### DATA PROVIDED
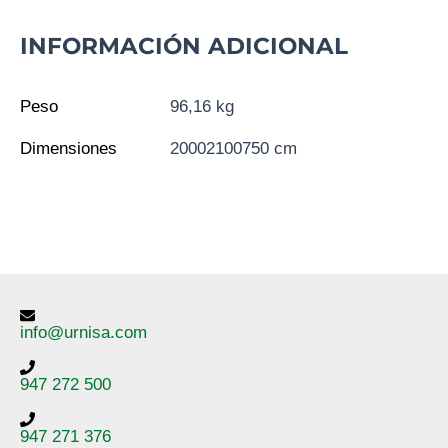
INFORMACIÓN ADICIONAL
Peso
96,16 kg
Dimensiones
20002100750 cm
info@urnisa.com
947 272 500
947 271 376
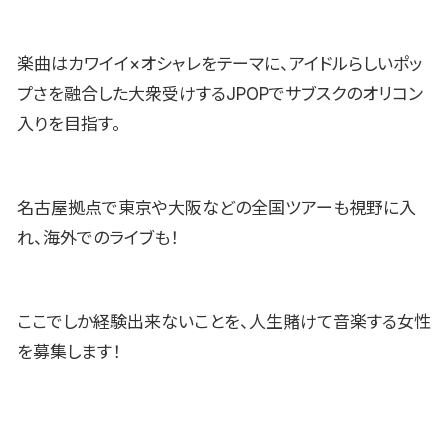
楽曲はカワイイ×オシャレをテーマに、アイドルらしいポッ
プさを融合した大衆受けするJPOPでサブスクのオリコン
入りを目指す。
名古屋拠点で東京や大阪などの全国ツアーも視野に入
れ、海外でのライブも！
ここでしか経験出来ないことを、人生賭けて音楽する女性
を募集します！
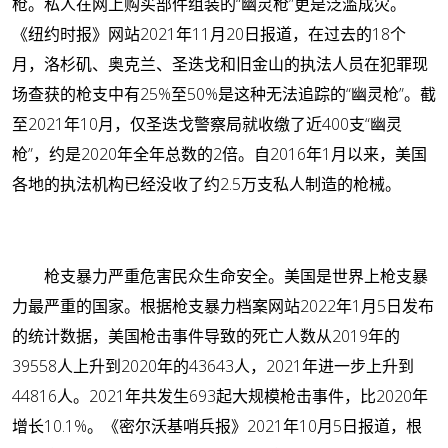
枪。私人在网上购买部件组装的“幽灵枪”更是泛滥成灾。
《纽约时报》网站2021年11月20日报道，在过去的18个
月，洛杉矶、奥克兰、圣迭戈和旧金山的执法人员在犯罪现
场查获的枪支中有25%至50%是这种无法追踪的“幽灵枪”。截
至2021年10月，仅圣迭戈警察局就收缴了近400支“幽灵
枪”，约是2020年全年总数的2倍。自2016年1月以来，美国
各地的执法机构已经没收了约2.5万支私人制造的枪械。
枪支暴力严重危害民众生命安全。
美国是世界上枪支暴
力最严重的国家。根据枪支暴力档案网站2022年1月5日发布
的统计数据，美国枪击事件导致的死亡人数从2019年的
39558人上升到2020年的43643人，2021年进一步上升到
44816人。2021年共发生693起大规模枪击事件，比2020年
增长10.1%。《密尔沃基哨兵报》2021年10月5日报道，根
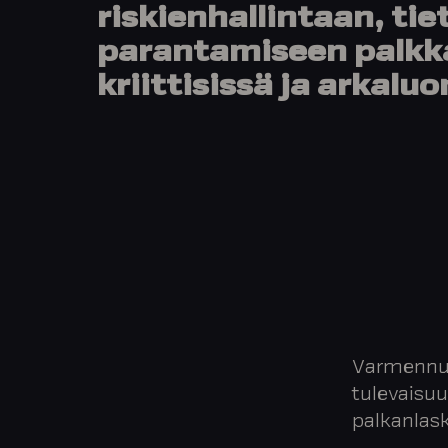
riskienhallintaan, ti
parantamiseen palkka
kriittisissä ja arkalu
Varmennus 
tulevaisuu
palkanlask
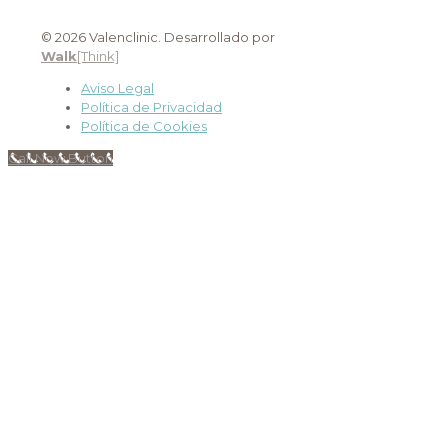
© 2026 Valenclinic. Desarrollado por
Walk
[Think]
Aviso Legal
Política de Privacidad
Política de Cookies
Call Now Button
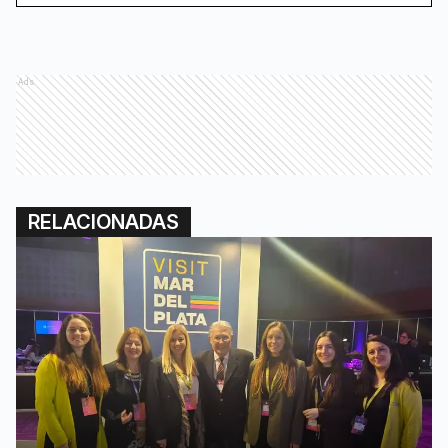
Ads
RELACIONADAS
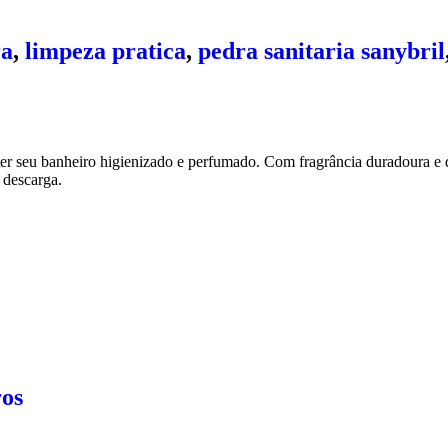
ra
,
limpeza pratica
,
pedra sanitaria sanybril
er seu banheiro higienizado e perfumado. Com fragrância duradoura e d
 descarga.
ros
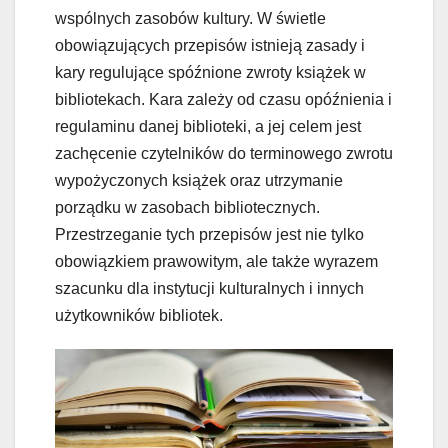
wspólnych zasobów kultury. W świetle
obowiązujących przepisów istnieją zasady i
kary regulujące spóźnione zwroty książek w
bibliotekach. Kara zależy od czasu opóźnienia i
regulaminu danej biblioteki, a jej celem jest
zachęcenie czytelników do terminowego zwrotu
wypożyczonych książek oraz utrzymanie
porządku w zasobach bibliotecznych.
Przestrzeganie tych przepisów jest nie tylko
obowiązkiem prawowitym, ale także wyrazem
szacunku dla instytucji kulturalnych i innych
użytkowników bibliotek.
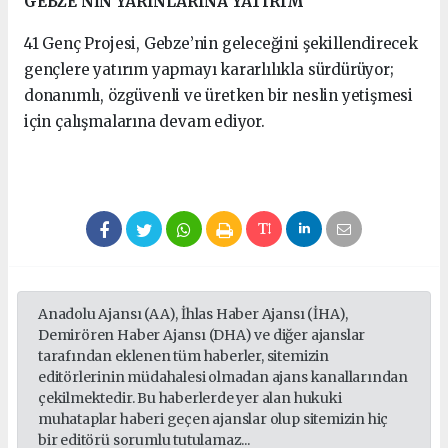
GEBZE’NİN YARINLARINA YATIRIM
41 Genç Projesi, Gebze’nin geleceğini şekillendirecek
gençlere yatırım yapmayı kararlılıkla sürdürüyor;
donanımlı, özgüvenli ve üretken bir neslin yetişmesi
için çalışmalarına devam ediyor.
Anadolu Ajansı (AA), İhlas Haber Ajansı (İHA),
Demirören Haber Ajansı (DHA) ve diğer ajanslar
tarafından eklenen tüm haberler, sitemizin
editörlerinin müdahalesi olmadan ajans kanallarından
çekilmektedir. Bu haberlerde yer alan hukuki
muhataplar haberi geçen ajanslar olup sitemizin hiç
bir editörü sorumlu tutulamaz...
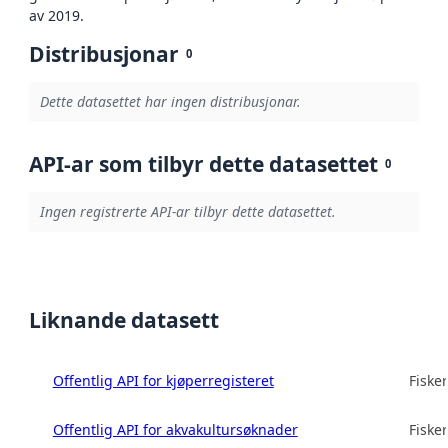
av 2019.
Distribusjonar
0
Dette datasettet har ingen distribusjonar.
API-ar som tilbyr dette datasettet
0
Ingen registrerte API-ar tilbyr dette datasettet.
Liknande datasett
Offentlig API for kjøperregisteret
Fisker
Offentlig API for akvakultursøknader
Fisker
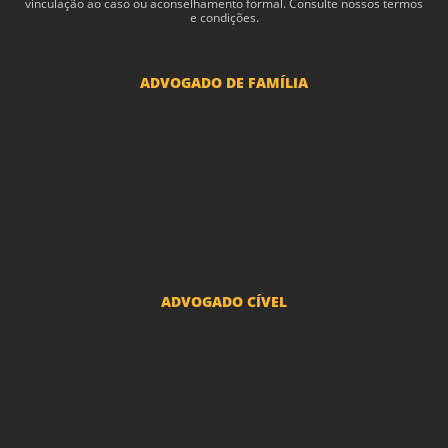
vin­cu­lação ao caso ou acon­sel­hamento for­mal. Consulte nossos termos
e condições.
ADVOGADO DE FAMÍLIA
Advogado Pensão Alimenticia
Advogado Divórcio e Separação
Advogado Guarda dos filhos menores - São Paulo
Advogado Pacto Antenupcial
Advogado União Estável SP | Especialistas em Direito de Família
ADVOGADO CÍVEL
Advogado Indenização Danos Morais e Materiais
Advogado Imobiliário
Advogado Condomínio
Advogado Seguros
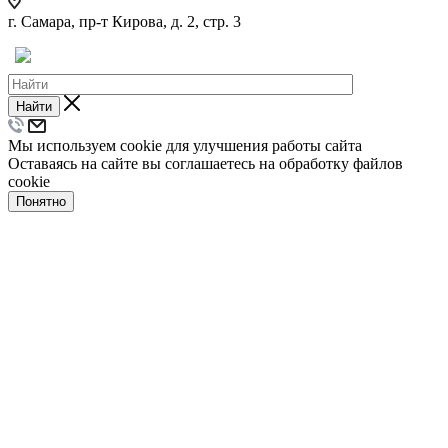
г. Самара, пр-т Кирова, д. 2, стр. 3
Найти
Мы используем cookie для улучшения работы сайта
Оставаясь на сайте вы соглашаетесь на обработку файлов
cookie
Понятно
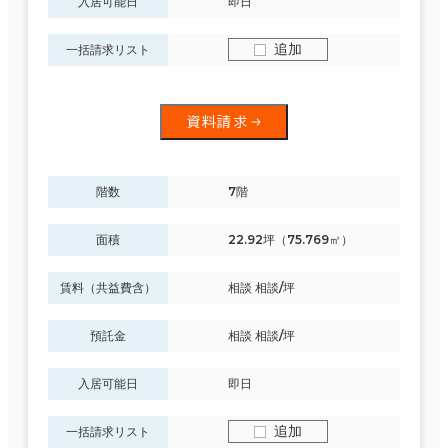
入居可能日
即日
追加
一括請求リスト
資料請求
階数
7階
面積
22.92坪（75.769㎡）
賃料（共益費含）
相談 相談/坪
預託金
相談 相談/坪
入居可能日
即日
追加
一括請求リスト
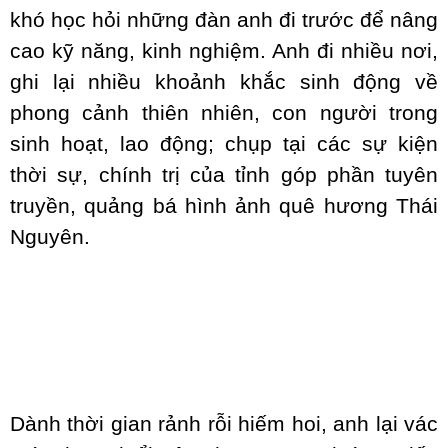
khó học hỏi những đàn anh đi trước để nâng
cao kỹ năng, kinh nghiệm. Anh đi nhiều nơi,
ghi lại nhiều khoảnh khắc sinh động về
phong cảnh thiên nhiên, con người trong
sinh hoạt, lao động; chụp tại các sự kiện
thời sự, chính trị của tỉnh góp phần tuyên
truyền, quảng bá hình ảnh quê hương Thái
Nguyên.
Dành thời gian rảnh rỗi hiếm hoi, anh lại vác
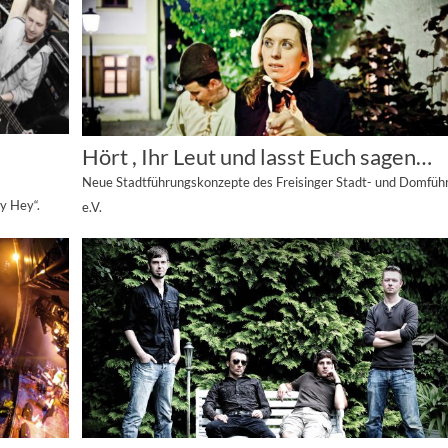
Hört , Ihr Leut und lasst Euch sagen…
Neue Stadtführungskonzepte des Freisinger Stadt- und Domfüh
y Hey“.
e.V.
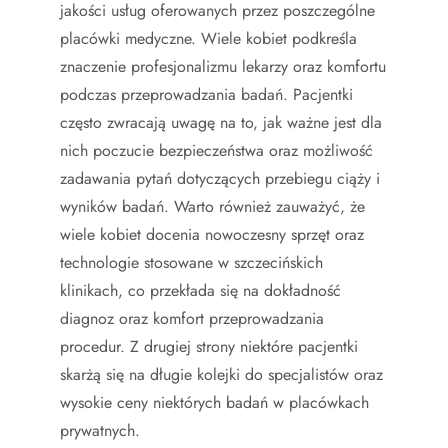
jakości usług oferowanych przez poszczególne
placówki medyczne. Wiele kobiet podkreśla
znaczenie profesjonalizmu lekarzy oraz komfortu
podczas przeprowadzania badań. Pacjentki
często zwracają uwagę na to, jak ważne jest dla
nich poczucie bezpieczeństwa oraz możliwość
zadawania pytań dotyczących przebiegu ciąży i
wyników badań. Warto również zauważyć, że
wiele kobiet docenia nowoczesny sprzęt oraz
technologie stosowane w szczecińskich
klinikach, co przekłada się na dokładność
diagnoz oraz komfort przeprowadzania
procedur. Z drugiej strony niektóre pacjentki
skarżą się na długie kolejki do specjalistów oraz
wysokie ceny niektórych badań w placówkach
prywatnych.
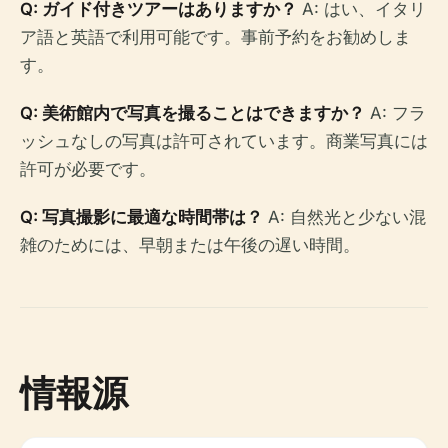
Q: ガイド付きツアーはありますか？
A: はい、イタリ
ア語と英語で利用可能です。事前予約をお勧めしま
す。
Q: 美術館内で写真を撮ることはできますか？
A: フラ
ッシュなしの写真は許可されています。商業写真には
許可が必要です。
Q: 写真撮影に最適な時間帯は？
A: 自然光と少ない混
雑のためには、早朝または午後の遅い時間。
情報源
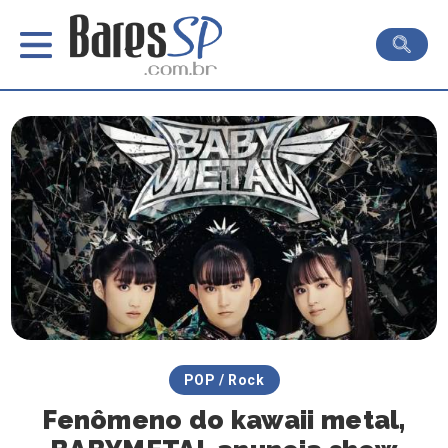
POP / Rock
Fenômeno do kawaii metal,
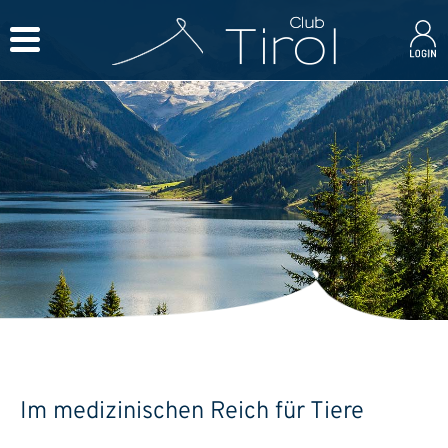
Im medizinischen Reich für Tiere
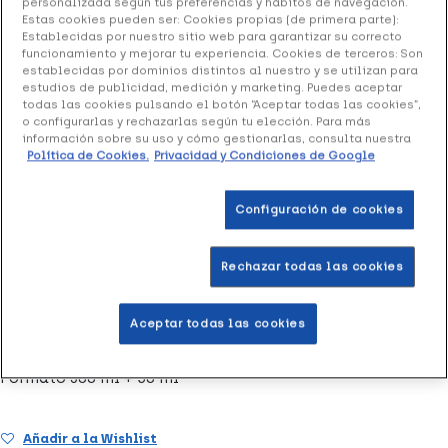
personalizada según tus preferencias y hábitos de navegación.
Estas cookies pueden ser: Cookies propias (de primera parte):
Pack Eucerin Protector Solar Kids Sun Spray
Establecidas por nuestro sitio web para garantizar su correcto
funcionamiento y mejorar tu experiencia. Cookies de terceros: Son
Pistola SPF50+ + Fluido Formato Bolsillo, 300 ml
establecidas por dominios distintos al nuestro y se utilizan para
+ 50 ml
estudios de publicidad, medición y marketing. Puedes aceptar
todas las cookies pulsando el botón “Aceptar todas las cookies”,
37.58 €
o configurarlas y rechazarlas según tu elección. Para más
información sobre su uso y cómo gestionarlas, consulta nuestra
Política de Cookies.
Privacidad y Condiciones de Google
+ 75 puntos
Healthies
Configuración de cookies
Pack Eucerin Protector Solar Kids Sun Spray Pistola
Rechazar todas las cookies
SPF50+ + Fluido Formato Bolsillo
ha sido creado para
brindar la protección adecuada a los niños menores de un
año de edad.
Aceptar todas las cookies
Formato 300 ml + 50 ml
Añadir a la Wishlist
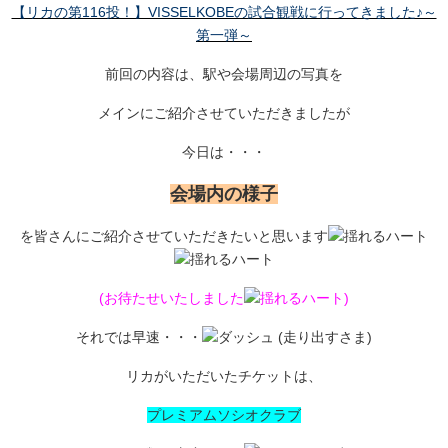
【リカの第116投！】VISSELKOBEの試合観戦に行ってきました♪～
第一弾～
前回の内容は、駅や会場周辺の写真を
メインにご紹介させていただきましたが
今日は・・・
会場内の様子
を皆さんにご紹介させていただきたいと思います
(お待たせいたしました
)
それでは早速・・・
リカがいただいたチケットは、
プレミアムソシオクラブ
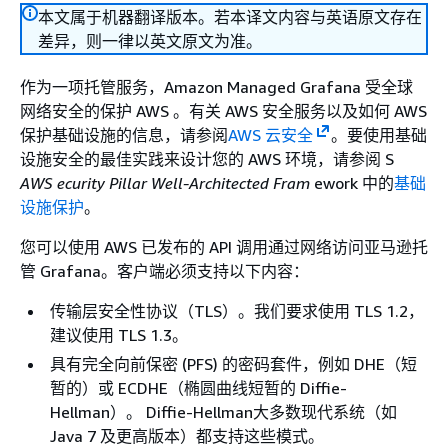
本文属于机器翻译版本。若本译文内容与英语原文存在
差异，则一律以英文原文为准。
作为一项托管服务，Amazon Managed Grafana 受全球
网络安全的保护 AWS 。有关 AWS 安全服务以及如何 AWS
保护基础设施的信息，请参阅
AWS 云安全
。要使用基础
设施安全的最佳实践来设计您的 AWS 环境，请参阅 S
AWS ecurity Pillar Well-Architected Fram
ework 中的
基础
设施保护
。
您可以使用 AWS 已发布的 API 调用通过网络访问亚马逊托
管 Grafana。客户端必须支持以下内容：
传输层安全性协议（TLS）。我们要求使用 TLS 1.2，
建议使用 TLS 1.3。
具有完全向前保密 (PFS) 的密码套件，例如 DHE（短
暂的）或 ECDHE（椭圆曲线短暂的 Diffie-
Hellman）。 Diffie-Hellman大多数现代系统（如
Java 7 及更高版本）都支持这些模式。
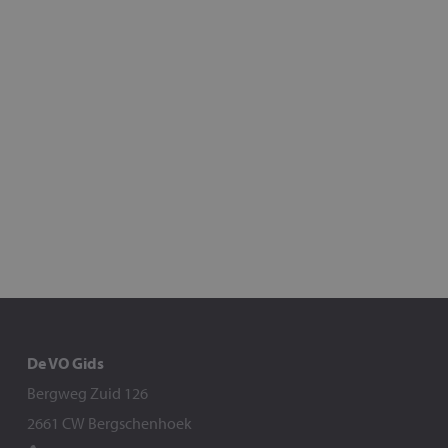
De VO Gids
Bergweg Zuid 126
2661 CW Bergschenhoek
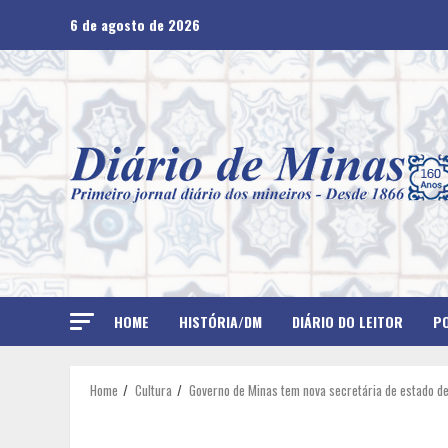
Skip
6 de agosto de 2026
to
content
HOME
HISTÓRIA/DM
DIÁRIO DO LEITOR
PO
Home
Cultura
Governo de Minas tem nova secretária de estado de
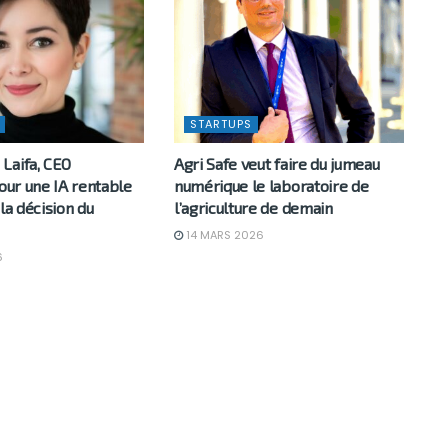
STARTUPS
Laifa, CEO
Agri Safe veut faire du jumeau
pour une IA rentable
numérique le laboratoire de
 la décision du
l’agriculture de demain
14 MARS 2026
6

### ACTIVITY
Those lines of the records above that run from the one containing "regulaminu danej biblioteki, a jej celem jest" through the one containing "için çalışmalarına devam ediyor." should be returned exactly, with no pictures among them.

### ANSWER
regulaminu danej biblioteki, a jej celem jest
zachęcenie czytelników do terminowego zwrotu
wypożyczonych książek oraz utrzymanie
porządku w zasobach bibliotecznych.
Przestrzeganie tych przepisów jest nie tylko
obowiązkiem prawowitym, ale także wyrazem
szacunku dla instytucji kulturalnych i innych
użytkowników bibliotek.
GEBZE’NİN YARINLARINA YATIRIM
41 Genç Projesi, Gebze’nin geleceğini şekillendirecek
gençlere yatırım yapmayı kararlılıkla sürdürüyor;
donanımlı, özgüvenli ve üretken bir neslin yetişmesi
için çalışmalarına devam ediyor.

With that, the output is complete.